Guideline for light avoidance
Day 1
After PDT, the skin and eyes are sensitive to strong light, please avoid all possible direct exposure to sunlight and do as follows:
A. Stay in the room with dark curtains to avoid direct sunlight;
B. Use a light bulb of 60 watts (or 11 watts for energy saving) or less;
C. Patients can watch TV at a safe distance of at least 2 meters and wear sunglasses;
D. Patients should not use computers.
Day 2-7
The eyes are still sensitive to stronger light and the skin is still sensitive to light. Please wear sunglasses and pay attention to the following matters:
A. Gradually increase the indoor lighting which can be restored to normal standard in this week;
B. Stay indoors during the day, avoid sitting near the window, and go outside after dark;
C. Continue to avoid direct exposure to the sun. If patients have to go out, cover the whole body with dark, tightly woven fabrics or umbrellas and wear sunglasses.

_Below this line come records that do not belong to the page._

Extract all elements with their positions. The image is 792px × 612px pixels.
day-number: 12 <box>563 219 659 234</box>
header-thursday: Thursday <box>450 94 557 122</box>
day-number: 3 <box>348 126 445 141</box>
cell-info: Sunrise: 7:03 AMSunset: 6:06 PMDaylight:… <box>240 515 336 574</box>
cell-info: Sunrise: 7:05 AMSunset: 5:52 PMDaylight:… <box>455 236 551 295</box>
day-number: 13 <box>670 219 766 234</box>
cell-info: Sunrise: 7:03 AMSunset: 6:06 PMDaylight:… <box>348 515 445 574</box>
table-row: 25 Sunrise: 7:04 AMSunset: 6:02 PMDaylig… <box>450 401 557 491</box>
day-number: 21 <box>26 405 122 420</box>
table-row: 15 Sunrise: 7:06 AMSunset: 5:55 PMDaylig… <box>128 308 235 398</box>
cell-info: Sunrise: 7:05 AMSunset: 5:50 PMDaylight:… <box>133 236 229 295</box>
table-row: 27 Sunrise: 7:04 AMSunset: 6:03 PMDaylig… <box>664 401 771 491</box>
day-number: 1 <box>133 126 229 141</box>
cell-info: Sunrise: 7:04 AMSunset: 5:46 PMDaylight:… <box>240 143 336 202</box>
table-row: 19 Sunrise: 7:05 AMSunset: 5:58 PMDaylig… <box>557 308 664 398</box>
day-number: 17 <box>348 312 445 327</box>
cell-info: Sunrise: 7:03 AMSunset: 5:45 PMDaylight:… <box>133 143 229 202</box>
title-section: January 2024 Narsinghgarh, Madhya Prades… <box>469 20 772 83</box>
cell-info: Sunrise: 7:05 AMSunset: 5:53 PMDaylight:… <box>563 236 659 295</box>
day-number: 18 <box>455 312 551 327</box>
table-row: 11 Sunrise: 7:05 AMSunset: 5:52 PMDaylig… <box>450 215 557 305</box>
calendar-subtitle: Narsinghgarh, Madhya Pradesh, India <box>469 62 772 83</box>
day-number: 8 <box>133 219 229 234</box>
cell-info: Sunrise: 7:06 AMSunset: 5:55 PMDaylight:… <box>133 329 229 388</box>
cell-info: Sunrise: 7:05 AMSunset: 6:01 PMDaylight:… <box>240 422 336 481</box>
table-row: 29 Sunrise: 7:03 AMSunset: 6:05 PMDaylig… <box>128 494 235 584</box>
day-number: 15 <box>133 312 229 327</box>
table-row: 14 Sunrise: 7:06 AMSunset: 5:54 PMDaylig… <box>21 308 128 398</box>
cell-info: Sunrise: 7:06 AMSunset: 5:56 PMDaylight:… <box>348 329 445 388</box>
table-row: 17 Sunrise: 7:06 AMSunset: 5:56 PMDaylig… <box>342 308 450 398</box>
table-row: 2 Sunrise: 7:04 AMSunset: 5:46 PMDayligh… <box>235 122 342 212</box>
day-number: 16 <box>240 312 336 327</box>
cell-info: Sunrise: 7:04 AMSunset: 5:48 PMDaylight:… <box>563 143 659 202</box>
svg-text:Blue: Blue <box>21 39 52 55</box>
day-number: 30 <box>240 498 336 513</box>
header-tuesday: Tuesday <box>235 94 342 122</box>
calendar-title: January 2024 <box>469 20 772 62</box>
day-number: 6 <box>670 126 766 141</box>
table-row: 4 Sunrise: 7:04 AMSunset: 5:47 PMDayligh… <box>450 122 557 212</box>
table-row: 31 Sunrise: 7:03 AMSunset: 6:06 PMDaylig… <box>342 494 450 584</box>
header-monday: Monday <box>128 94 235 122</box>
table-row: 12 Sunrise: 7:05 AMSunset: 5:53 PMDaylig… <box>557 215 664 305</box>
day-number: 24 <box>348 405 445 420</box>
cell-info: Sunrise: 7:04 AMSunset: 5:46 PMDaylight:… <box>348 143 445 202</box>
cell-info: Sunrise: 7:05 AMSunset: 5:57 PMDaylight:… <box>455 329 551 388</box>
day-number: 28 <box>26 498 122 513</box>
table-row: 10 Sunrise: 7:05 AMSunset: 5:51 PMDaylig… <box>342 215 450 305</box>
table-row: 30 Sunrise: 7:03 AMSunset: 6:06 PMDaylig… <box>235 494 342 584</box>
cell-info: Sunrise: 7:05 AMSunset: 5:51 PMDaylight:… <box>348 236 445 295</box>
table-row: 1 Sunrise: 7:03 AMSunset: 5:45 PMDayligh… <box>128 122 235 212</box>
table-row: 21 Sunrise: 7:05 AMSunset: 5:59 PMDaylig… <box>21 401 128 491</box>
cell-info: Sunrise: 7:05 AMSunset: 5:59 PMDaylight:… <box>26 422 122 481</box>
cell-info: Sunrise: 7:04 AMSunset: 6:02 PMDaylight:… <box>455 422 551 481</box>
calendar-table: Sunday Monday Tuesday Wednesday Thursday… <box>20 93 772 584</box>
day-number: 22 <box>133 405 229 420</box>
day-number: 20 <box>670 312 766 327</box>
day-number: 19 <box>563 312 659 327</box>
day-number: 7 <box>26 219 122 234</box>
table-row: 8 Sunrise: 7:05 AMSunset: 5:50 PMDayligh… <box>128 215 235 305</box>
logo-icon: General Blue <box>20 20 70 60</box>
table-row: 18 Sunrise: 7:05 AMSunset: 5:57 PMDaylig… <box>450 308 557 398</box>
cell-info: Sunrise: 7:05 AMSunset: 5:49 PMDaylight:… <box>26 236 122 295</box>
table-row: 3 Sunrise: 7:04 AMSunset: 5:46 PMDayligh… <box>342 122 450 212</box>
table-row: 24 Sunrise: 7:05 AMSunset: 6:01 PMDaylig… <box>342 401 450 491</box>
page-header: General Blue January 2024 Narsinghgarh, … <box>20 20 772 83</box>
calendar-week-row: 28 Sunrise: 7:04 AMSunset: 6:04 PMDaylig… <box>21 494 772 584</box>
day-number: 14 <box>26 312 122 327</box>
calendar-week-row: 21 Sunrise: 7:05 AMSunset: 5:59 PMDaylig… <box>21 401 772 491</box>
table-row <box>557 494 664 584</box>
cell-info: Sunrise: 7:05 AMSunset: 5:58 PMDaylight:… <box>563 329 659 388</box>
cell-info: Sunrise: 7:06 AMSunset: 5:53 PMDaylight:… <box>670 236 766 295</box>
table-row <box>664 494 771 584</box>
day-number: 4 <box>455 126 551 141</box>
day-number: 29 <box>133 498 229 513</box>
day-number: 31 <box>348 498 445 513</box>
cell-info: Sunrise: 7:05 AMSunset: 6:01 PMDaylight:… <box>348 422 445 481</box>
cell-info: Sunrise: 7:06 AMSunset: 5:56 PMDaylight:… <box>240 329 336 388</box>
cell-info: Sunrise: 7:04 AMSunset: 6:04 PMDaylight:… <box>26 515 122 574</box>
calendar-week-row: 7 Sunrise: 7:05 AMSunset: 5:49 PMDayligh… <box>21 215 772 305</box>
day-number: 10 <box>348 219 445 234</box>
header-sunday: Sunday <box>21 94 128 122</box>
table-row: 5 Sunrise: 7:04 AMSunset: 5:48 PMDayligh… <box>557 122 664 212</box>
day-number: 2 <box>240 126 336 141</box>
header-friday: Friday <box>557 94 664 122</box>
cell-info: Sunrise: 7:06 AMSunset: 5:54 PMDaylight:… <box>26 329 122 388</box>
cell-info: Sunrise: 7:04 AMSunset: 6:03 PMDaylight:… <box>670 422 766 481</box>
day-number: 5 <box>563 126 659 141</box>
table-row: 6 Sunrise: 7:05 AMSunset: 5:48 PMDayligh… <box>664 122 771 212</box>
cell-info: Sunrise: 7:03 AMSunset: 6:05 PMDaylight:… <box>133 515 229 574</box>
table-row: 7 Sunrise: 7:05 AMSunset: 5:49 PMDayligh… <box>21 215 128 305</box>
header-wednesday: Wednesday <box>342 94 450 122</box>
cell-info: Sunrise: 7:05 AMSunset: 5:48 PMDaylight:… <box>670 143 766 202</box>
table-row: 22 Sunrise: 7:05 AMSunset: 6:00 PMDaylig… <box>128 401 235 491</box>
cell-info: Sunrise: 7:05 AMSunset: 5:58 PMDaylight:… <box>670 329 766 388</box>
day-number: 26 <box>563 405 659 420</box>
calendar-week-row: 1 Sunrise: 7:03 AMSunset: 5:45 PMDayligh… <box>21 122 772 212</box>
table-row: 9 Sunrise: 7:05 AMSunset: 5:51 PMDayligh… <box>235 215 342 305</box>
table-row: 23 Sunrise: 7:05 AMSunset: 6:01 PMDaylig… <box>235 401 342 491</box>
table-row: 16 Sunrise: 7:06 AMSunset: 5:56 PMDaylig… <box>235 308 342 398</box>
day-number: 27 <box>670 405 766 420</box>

D. If the patient accidentally exposes his/her skin to the sun and may experience tingling or burning, he/she should stay away from the light area and seek medical attention immediately.
Day 8-14
After Day 8, the skin is still sensitive to light, so patients still need to avoid direct sunlight and strong indoor lighting. Go outside for a short period of time (10-15 minutes), but continue to wear long sleeves that block out the sun and move in the shade. If the skin does not have any redness, heat or blistering, the time spent outdoors can be gradually increased. Make sure not to overexpose your skin of hands and face, and consult your doctor if there is any redness, burning sensation, or blistering of your skin. No more outdoor activity/skin exposure is noted until these symptoms are gone.
Day 15 or above
The patient's sensitivity to light gradually returns to the normal state, and the patient can slowly accept the direct irradiation of bright light or sunlight, and gradually returns to the former state.
Patients can lay their hands under direct sunlight for 5 minutes and then observe whether there is any photosensitive reaction within 24 hours. If not, patients can gradually increase the frequency and length of time. If there is no obvious photosensitive reaction, patient can try to extend the exposure time in direct sunlight for 15 minutes. If there is no discomfort, gradually increase 15 minutes every day after that.
Sunscreen does not provide patients with light sensitivity protection. Avoid sunbathing or using sunlamps or tanning beds within at least 3 months, and avoid eye examination with bright light within at least 30 days.